Murray The K, top kat DJ in New York, of station WINS, was on hand to greet Millie upon her arrival. While screaming fans looked on, he presented her with her huge lollipop, while Port Authority police at the airport restrained the enthusiastic crowd of fans who went wild. At one point, over 30 policemen had to surround Millie when her fans chanted 'Sweet William' (her new hit single) while straining to get through the protective barricade to touch the tiny singer. A hectic schedule of press, radio and television interviews and photo sessions followed. In addition, she went on a shopping tour through Macy's, New York's largest department store, and it was an exciting event in her life to see all the beautiful American clothes and accessories available in this country.

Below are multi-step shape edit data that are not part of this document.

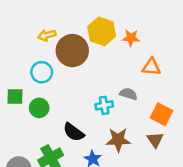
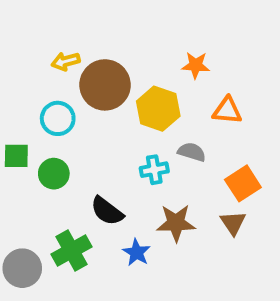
yellow hexagon: (102, 31) -> (158, 109), moved
orange square: (162, 114) -> (243, 183), turned 30

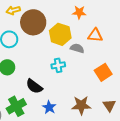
gray semicircle: (192, 152) -> (77, 48), moved
brown star: (176, 223) -> (81, 105), moved
brown triangle: (233, 223) -> (109, 105), moved

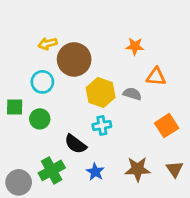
yellow hexagon: (60, 34) -> (101, 92), moved
cyan cross: (58, 65) -> (102, 126), moved

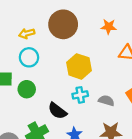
yellow arrow: (48, 44) -> (27, 33), moved
brown circle: (74, 59) -> (63, 24), moved
gray semicircle: (132, 94) -> (106, 101), moved

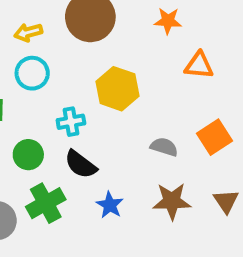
green circle: (27, 89) -> (28, 155), moved
cyan cross: (80, 95) -> (71, 122), moved

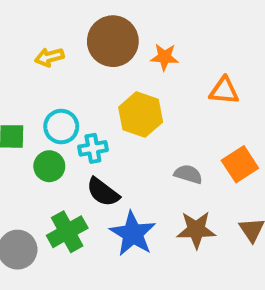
orange star: (168, 21) -> (164, 57), moved
cyan circle: (32, 73) -> (61, 127), moved
green circle: (28, 155) -> (49, 166), moved
blue star: (110, 205) -> (133, 234), size x1.6

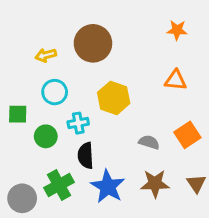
orange star: (164, 57) -> (177, 30), moved
cyan circle: (61, 127) -> (55, 92), moved
black semicircle: (103, 192) -> (86, 155), turned 50

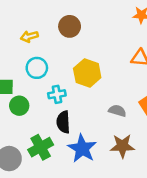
brown circle: (93, 43) -> (70, 26), size x0.7
green circle: (46, 136) -> (19, 106), moved

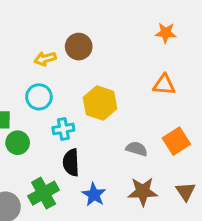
yellow arrow: (29, 36) -> (45, 59), moved
blue star: (82, 148) -> (94, 195), size x0.7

A few days later, Millie left the USA scene for Kingston, Jamaica, where she was escorted by police motorcycle, with siren screaming, to the Government Mansion of the Prime Minister. Here she was personally greeted by Prime Minister Sir Alexander Montie, the Governor of Jamaica, and ceremonies usually reserved for royal visitors. Millie's entire family joined her to witness this fabulous Jamaican nationwide greeting for the little girl who rose to international fame from obscurity only a short time before.
In the middle of August, Millie again returned to the US for a really special day in her life. The New York World's Fair had designated August 12th as Millie Small Day at the Fair and she was the center of attraction. A few days later, Millie again left us. It was heartbreaking to see her leave, but engagements in Ireland had to be kept. In the latter part of August, Millie was filmed in England for an Ed Sullivan CBS television program. It was not announced when this filmed sequence will appear on Ed's show, but we hope it will be soon. In September, Millie Small will again return to the US, this time to star in a Murray The K show at a New York theater. Keen teens within the metropolitan area of the city will look forward to this appearance by Millie.
Her greatest adventure since coming to England was when she was invited
to do a television show with the Beatles. She danced and sang on a London-produced
spectacular already shown twice in England, by popular demand. The show
is scheduled for a U.S. telecast too. How did she like the Beatles? "They
are all very nice boys!" She hastily adds that she is an ardent fan
of Peter and Gordon, Elvis Presley and Fats Domino. On boys: "I just
started dating when I came to England. At home we have a big lovely dance
hall, but my mother would not let me go out alone. I had my first date
in England. It was so much fun," she squeals with excitement. "Can
it be true?" wrote Millie's father of the rumour in Jamaica that
Millie would perform at a charity ball in London, at the invitation of
the Duke of Edinburgh and princess Alexandra. "It's not only true,
Daddy, I learned to curtsy with high-heeled shoes on," she cabled
back. Millie Small, the impish little girl, is on her way to a really
big career. We wish her the best of success.